The seal of the U.S. Securities and Exchange Commission (SEC) is seen at their headquarters in Washington, D.C., U.S., May 12, 2021. REUTERS/Andrew Kelly

Nov 3 (Reuters) - U.S. authorities are investigating whether executives have been gaming prearranged stock-sale programs designed to thwart the possibility of insider trading, Bloomberg News reported on Thursday citing people familiar with the matter.

The U.S. Securities and Exchange Commission and the Justice Department are concerned some people may be manipulating stock-sale programs, which are intended to shield executives from misconduct allegations by scheduling the transactions in advance, the report added.

A source told Reuters the SEC had sought information on protocols for prearranged stock-sale programs from a number of companies.
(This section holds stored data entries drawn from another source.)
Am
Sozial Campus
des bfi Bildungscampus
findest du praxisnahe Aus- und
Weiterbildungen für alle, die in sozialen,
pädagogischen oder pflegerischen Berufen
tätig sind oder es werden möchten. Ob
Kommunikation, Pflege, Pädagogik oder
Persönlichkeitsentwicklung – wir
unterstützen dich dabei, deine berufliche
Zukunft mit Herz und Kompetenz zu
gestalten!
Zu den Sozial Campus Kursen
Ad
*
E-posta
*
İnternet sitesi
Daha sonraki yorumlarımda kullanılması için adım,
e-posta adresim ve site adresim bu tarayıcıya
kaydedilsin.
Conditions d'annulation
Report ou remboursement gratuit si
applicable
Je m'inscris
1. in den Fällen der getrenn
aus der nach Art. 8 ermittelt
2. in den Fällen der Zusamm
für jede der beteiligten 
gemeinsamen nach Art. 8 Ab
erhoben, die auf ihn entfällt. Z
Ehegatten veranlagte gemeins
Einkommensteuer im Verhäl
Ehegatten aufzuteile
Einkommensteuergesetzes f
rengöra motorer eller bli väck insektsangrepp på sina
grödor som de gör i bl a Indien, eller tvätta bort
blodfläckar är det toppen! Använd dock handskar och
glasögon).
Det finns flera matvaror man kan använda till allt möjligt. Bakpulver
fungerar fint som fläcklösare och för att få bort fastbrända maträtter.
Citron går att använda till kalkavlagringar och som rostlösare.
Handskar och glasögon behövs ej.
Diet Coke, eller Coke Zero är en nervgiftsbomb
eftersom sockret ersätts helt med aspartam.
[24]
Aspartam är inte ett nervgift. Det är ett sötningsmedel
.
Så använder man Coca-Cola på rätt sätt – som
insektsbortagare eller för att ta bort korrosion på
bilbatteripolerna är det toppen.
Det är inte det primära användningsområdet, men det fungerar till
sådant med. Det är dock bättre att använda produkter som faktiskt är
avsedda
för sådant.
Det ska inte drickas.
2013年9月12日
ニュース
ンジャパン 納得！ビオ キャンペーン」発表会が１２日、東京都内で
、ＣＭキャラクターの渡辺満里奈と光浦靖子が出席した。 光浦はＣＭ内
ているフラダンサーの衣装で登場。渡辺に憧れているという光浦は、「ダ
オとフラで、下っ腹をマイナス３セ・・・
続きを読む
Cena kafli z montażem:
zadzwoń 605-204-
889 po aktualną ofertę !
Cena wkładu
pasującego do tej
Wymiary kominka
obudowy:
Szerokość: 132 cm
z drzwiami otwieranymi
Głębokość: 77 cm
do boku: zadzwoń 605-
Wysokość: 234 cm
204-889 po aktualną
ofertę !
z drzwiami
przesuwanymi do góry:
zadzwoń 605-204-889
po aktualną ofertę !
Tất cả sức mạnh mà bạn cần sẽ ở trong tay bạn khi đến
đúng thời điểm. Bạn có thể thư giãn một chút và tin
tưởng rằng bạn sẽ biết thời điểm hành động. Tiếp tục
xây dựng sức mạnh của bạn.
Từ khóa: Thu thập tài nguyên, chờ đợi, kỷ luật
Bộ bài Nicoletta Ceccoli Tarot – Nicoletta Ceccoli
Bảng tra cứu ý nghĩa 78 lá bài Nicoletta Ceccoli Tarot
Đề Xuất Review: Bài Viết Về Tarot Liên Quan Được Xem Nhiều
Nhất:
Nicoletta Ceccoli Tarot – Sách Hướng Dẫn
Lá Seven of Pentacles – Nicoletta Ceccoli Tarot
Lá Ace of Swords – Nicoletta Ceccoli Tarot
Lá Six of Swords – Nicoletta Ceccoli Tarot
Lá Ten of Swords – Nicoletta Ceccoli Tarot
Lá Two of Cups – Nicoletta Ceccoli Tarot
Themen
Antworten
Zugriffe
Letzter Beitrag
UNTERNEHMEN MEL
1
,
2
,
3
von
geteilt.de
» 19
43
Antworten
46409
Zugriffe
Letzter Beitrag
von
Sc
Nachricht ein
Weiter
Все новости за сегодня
An SEC spokesperson said the agency does not comment on the existence or nonexistence of a potential investigation. The Justice Department did not immediately respond to Reuters' requests for comment.

Prearranged stock selling programs, known as 10b5-1 trading plans, have come under criticism in response to a growing body of academic research detailing some executives' well-timed trading around material events. Democratic Senator Elizabeth Warren and other lawmakers have pushed the SEC to toughen its rules to prevent executives from using the plans to trade on inside information.

The probes by the SEC and the Justice Department would indicate a ratcheting-up of scrutiny of such programs, which are common throughout U.S. corporations.

In September, the SEC charged Cheetah Mobile Inc's (0C9y.F) CEO and its former president with insider trading pursuant to a trading plan.

Breast implant firm Sientra Inc (SIEN.O) disclosed last month it has received subpoenas from the Department of Justice and SEC Division of Enforcement relating to the trading activities of a former CEO.

Neither firm responded to Reuters' requests for comment.